Le président béninois, Romuald Wadagni, a achevé une visite officielle au Niger, marquée par des échanges avec les autorités nigériennes. Cette étape s’inscrit dans une tournée diplomatique plus large qui l’a également conduit au Burkina Faso. L’objectif affiché ? Renforcer les liens entre ces pays voisins, malgré un contexte régional marqué par des tensions persistantes.

À Niamey, le chef de l’État béninois a été accueilli avec les honneurs par le général Abdourahamane Tiani, président de la transition nigérienne. Les images du départ du président Wadagni, diffusées par la télévision nationale nigérienne, ont confirmé la bonne tenue des discussions. Cependant, les détails précis des échanges restent pour l’instant confidentiels.

Une coopération économique et sécuritaire au cœur des échanges

Selon les informations communiquées par la présidence béninoise, cette visite s’articule autour de deux axes majeurs : la sécurité régionale et le renforcement des liens économiques. Romuald Wadagni et ses homologues nigérien et burkinabè ont évoqué les défis communs auxquels font face les trois pays, notamment la lutte contre l’insécurité transfrontalière.

Cette démarche s’inscrit dans un contexte où les relations entre le Bénin et le Niger connaissent des tensions depuis le renversement du gouvernement nigérien en juillet 2023. La fermeture de la frontière entre les deux pays, décidée par Niamey, pèse lourdement sur les échanges commerciaux. Le Bénin est accusé par le Niger d’abriter une base militaire française, une allégation catégoriquement démentie par Cotonou.

Pourtant, les signes d’un rapprochement se multiplient. Le Premier ministre nigérien avait d’ailleurs assisté à l’investiture de Romuald Wadagni, marquant ainsi une volonté de détente entre les deux nations.

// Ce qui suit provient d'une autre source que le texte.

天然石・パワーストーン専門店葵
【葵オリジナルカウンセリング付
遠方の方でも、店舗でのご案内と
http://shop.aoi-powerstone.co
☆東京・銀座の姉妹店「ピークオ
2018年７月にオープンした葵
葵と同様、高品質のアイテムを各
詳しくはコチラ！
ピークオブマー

Un espoir de réouverture de la frontière

Les analystes saluent cette initiative diplomatique. Abdoulaye Sounaye, spécialiste des questions sécuritaires au Sahel, souligne que cette visite représente un pas significatif vers la normalisation des relations. « On observe déjà une amélioration des relations sous la présidence de Romuald Wadagni, car le Niger ne s’exprimait pas de la même manière envers le Bénin auparavant », explique-t-il.

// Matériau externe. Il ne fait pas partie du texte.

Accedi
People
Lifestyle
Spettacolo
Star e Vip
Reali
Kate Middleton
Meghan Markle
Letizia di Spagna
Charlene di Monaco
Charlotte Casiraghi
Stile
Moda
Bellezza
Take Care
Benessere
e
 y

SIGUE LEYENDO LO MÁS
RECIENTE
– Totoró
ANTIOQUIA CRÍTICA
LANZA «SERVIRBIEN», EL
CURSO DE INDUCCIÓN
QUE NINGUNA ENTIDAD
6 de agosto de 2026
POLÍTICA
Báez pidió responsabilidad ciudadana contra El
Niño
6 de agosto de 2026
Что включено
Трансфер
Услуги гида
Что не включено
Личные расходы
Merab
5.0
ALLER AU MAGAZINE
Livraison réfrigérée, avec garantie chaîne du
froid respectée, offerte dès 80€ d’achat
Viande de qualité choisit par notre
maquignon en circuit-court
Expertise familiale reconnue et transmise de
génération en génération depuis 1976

Interrogé sur les perspectives de réouverture de la frontière, il se montre optimiste : « Il y a des indices forts qui laissent penser que la frontière pourrait être rouverte dans les semaines, voire les jours à venir ». Les deux chefs d’État se sont d’ailleurs engagés, dans un communiqué commun, à œuvrer en ce sens. Un comité d’experts a été chargé de rendre un rapport sous quinze jours pour concrétiser cette décision.

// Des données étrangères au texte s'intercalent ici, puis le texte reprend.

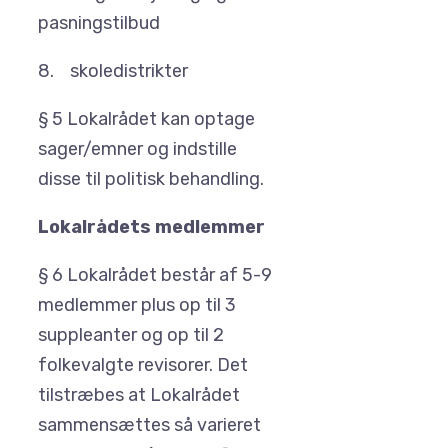
pasningstilbud
8. skoledistrikter
§ 5 Lokalrådet kan optage
sager/emner og indstille
disse til politisk behandling.
Lokalrådets medlemmer
§ 6 Lokalrådet består af 5-9
medlemmer plus op til 3
suppleanter og op til 2
folkevalgte revisorer. Det
tilstræbes at Lokalrådet
sammensættes så varieret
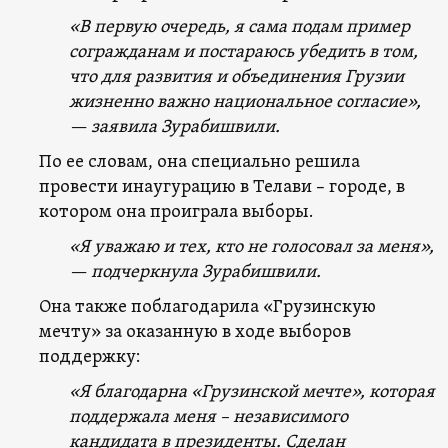
«В первую очередь, я сама подам пример
согражданам и постараюсь убедить в том,
что для развития и объединения Грузии
жизненно важно национальное согласие»,
— заявила Зурабишвили.
По ее словам, она специально решила
провести инаугурацию в Телави – городе, в
котором она проиграла выборы.
«Я уважаю и тех, кто не голосовал за меня»,
— подчеркнула Зурабишвили.
Она также поблагодарила «Грузинскую
мечту» за оказанную в ходе выборов
поддержку:
«Я благодарна «Грузинской мечте», которая
поддержала меня – независимого
кандидата в президенты. Сделан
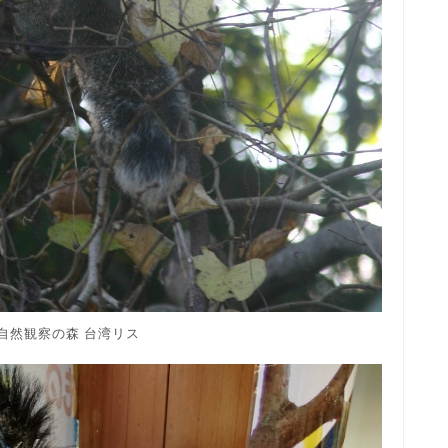
自然観察の森 台湾リス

Le général Tiani pourrait également se rendre au Bénin prochainement, bien que la date de ce déplacement reste encore confidentielle.

Une étape clé pour la stabilité régionale

Après avoir quitté Niamey en fin de matinée, Romuald Wadagni s’est envolé vers Ouagadougou, où il a été reçu par le capitaine Ibrahim Traoré. Une nouvelle séance de travail est prévue entre les deux dirigeants pour consolider les liens entre le Bénin et le Burkina Faso.

Cette tournée diplomatique illustre la volonté des pays du Sahel de trouver des solutions pragmatiques face aux défis sécuritaires et économiques qui les touchent. La realpolitik semble ainsi s’imposer comme une approche incontournable pour rétablir la confiance et favoriser la coopération.